Task statement: The entries below are to be repeated exactly as they stand.

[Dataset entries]
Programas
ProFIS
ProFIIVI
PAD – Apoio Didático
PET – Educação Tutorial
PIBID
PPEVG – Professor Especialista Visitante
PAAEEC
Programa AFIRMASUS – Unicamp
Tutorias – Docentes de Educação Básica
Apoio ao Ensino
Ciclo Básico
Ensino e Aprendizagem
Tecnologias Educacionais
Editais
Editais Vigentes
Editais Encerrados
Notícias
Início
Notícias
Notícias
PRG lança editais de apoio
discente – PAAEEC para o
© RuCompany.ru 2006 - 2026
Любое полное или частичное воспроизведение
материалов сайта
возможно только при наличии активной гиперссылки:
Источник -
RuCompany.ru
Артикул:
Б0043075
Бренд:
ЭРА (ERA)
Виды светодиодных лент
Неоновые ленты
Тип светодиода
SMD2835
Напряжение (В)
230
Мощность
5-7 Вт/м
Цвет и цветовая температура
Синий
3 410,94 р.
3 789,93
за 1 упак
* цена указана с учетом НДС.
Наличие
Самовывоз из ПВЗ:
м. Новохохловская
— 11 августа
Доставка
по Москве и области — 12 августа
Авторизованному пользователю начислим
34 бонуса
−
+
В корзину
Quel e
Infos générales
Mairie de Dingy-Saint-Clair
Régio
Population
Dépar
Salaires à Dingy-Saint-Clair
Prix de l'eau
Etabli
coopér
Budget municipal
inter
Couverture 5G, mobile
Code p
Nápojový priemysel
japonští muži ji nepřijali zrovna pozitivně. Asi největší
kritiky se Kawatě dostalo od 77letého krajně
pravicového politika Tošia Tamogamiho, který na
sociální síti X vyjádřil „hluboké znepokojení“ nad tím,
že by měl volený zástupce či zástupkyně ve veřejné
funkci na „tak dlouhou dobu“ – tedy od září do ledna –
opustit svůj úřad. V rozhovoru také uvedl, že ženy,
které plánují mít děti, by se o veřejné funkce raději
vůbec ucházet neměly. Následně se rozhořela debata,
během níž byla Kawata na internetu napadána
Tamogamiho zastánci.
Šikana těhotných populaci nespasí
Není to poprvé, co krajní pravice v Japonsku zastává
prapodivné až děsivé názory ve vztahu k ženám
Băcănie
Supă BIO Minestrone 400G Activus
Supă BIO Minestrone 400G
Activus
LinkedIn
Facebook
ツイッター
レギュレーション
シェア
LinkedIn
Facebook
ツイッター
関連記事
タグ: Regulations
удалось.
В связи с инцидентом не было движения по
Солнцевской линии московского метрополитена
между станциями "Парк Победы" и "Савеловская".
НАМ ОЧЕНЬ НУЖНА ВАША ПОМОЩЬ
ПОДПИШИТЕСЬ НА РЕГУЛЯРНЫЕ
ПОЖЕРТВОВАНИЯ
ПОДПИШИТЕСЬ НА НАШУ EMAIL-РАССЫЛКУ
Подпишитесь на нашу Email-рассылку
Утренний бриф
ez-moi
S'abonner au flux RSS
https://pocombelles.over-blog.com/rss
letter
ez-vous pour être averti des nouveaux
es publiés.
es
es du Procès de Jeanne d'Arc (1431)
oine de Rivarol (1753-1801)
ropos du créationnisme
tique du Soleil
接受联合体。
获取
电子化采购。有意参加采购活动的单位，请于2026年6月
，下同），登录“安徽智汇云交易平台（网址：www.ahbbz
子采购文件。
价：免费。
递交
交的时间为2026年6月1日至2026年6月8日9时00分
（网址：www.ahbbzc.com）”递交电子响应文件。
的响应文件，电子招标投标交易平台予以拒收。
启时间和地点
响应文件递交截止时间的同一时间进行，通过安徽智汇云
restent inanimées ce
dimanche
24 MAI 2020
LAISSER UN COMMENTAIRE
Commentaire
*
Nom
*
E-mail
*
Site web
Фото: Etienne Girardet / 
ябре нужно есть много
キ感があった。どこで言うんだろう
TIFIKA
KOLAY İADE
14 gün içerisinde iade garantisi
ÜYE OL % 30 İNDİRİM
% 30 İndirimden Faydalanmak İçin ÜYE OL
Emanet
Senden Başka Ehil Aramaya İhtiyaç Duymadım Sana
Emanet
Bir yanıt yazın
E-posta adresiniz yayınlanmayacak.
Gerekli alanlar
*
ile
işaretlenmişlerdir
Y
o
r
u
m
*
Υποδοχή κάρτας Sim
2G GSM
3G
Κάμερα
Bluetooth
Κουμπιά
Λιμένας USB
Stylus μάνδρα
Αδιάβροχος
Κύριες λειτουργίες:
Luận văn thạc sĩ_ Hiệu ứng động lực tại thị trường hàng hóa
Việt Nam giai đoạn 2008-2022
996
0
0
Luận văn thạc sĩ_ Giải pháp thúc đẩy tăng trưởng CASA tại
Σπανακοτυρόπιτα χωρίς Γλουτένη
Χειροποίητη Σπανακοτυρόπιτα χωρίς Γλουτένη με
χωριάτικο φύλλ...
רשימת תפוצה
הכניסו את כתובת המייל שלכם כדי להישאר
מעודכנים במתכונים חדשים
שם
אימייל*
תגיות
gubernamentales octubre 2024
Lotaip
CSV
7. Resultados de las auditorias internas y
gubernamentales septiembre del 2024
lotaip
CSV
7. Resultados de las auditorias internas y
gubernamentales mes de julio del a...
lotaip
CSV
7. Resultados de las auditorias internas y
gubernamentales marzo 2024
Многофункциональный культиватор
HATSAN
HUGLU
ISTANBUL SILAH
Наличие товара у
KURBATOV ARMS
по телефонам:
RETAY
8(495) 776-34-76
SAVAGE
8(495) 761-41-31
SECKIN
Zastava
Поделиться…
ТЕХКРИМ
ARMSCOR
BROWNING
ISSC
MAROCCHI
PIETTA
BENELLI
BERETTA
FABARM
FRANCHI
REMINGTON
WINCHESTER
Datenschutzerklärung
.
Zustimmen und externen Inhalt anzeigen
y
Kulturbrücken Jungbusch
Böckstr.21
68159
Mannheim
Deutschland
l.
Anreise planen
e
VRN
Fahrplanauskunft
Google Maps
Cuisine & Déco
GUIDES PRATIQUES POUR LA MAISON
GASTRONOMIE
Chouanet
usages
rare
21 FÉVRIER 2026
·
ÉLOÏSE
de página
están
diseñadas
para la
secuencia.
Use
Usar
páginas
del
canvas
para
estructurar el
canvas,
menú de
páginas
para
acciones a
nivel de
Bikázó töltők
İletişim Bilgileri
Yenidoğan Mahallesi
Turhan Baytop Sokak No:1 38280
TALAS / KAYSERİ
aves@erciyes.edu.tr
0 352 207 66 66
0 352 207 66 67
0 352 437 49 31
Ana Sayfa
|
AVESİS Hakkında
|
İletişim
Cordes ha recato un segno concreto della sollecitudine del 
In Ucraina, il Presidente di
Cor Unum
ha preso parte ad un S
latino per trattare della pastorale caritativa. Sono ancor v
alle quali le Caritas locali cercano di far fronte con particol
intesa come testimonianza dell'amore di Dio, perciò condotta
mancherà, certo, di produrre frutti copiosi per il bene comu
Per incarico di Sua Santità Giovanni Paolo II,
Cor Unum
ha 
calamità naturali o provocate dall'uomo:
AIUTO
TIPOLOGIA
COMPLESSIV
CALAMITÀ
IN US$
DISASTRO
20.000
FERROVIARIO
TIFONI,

Result of this exercise:
Programas
ProFIS
ProFIIVI
PAD – Apoio Didático
PET – Educação Tutorial
PIBID
PPEVG – Professor Especialista Visitante
PAAEEC
Programa AFIRMASUS – Unicamp
Tutorias – Docentes de Educação Básica
Apoio ao Ensino
Ciclo Básico
Ensino e Aprendizagem
Tecnologias Educacionais
Editais
Editais Vigentes
Editais Encerrados
Notícias
Início
Notícias
Notícias
PRG lança editais de apoio
discente – PAAEEC para o
© RuCompany.ru 2006 - 2026
Любое полное или частичное воспроизведение
материалов сайта
возможно только при наличии активной гиперссылки:
Источник -
RuCompany.ru
Артикул:
Б0043075
Бренд:
ЭРА (ERA)
Виды светодиодных лент
Неоновые ленты
Тип светодиода
SMD2835
Напряжение (В)
230
Мощность
5-7 Вт/м
Цвет и цветовая температура
Синий
3 410,94 р.
3 789,93
за 1 упак
* цена указана с учетом НДС.
Наличие
Самовывоз из ПВЗ:
м. Новохохловская
— 11 августа
Доставка
по Москве и области — 12 августа
Авторизованному пользователю начислим
34 бонуса
−
+
В корзину
Quel e
Infos générales
Mairie de Dingy-Saint-Clair
Régio
Population
Dépar
Salaires à Dingy-Saint-Clair
Prix de l'eau
Etabli
coopér
Budget municipal
inter
Couverture 5G, mobile
Code p
Nápojový priemysel
japonští muži ji nepřijali zrovna pozitivně. Asi největší
kritiky se Kawatě dostalo od 77letého krajně
pravicového politika Tošia Tamogamiho, který na
sociální síti X vyjádřil „hluboké znepokojení“ nad tím,
že by měl volený zástupce či zástupkyně ve veřejné
funkci na „tak dlouhou dobu“ – tedy od září do ledna –
opustit svůj úřad. V rozhovoru také uvedl, že ženy,
které plánují mít děti, by se o veřejné funkce raději
vůbec ucházet neměly. Následně se rozhořela debata,
během níž byla Kawata na internetu napadána
Tamogamiho zastánci.
Šikana těhotných populaci nespasí
Není to poprvé, co krajní pravice v Japonsku zastává
prapodivné až děsivé názory ve vztahu k ženám
Băcănie
Supă BIO Minestrone 400G Activus
Supă BIO Minestrone 400G
Activus
LinkedIn
Facebook
ツイッター
レギュレーション
シェア
LinkedIn
Facebook
ツイッター
関連記事
タグ: Regulations
удалось.
В связи с инцидентом не было движения по
Солнцевской линии московского метрополитена
между станциями "Парк Победы" и "Савеловская".
НАМ ОЧЕНЬ НУЖНА ВАША ПОМОЩЬ
ПОДПИШИТЕСЬ НА РЕГУЛЯРНЫЕ
ПОЖЕРТВОВАНИЯ
ПОДПИШИТЕСЬ НА НАШУ EMAIL-РАССЫЛКУ
Подпишитесь на нашу Email-рассылку
Утренний бриф
ez-moi
S'abonner au flux RSS
https://pocombelles.over-blog.com/rss
letter
ez-vous pour être averti des nouveaux
es publiés.
es
es du Procès de Jeanne d'Arc (1431)
oine de Rivarol (1753-1801)
ropos du créationnisme
tique du Soleil
接受联合体。
获取
电子化采购。有意参加采购活动的单位，请于2026年6月
，下同），登录“安徽智汇云交易平台（网址：www.ahbbz
子采购文件。
价：免费。
递交
交的时间为2026年6月1日至2026年6月8日9时00分
（网址：www.ahbbzc.com）”递交电子响应文件。
的响应文件，电子招标投标交易平台予以拒收。
启时间和地点
响应文件递交截止时间的同一时间进行，通过安徽智汇云
restent inanimées ce
dimanche
24 MAI 2020
LAISSER UN COMMENTAIRE
Commentaire
*
Nom
*
E-mail
*
Site web
Фото: Etienne Girardet / 
ябре нужно есть много
キ感があった。どこで言うんだろう
TIFIKA
KOLAY İADE
14 gün içerisinde iade garantisi
ÜYE OL % 30 İNDİRİM
% 30 İndirimden Faydalanmak İçin ÜYE OL
Emanet
Senden Başka Ehil Aramaya İhtiyaç Duymadım Sana
Emanet
Bir yanıt yazın
E-posta adresiniz yayınlanmayacak.
Gerekli alanlar
*
ile
işaretlenmişlerdir
Y
o
r
u
m
*
Υποδοχή κάρτας Sim
2G GSM
3G
Κάμερα
Bluetooth
Κουμπιά
Λιμένας USB
Stylus μάνδρα
Αδιάβροχος
Κύριες λειτουργίες:
Luận văn thạc sĩ_ Hiệu ứng động lực tại thị trường hàng hóa
Việt Nam giai đoạn 2008-2022
996
0
0
Luận văn thạc sĩ_ Giải pháp thúc đẩy tăng trưởng CASA tại
Σπανακοτυρόπιτα χωρίς Γλουτένη
Χειροποίητη Σπανακοτυρόπιτα χωρίς Γλουτένη με
χωριάτικο φύλλ...
רשימת תפוצה
הכניסו את כתובת המייל שלכם כדי להישאר
מעודכנים במתכונים חדשים
שם
אימייל*
תגיות
gubernamentales octubre 2024
Lotaip
CSV
7. Resultados de las auditorias internas y
gubernamentales septiembre del 2024
lotaip
CSV
7. Resultados de las auditorias internas y
gubernamentales mes de julio del a...
lotaip
CSV
7. Resultados de las auditorias internas y
gubernamentales marzo 2024
Многофункциональный культиватор
HATSAN
HUGLU
ISTANBUL SILAH
Наличие товара у
KURBATOV ARMS
по телефонам:
RETAY
8(495) 776-34-76
SAVAGE
8(495) 761-41-31
SECKIN
Zastava
Поделиться…
ТЕХКРИМ
ARMSCOR
BROWNING
ISSC
MAROCCHI
PIETTA
BENELLI
BERETTA
FABARM
FRANCHI
REMINGTON
WINCHESTER
Datenschutzerklärung
.
Zustimmen und externen Inhalt anzeigen
y
Kulturbrücken Jungbusch
Böckstr.21
68159
Mannheim
Deutschland
l.
Anreise planen
e
VRN
Fahrplanauskunft
Google Maps
Cuisine & Déco
GUIDES PRATIQUES POUR LA MAISON
GASTRONOMIE
Chouanet
usages
rare
21 FÉVRIER 2026
·
ÉLOÏSE
de página
están
diseñadas
para la
secuencia.
Use
Usar
páginas
del
canvas
para
estructurar el
canvas,
menú de
páginas
para
acciones a
nivel de
Bikázó töltők
İletişim Bilgileri
Yenidoğan Mahallesi
Turhan Baytop Sokak No:1 38280
TALAS / KAYSERİ
aves@erciyes.edu.tr
0 352 207 66 66
0 352 207 66 67
0 352 437 49 31
Ana Sayfa
|
AVESİS Hakkında
|
İletişim
Cordes ha recato un segno concreto della sollecitudine del 
In Ucraina, il Presidente di
Cor Unum
ha preso parte ad un S
latino per trattare della pastorale caritativa. Sono ancor v
alle quali le Caritas locali cercano di far fronte con particol
intesa come testimonianza dell'amore di Dio, perciò condotta
mancherà, certo, di produrre frutti copiosi per il bene comu
Per incarico di Sua Santità Giovanni Paolo II,
Cor Unum
ha 
calamità naturali o provocate dall'uomo:
AIUTO
TIPOLOGIA
COMPLESSIV
CALAMITÀ
IN US$
DISASTRO
20.000
FERROVIARIO
TIFONI,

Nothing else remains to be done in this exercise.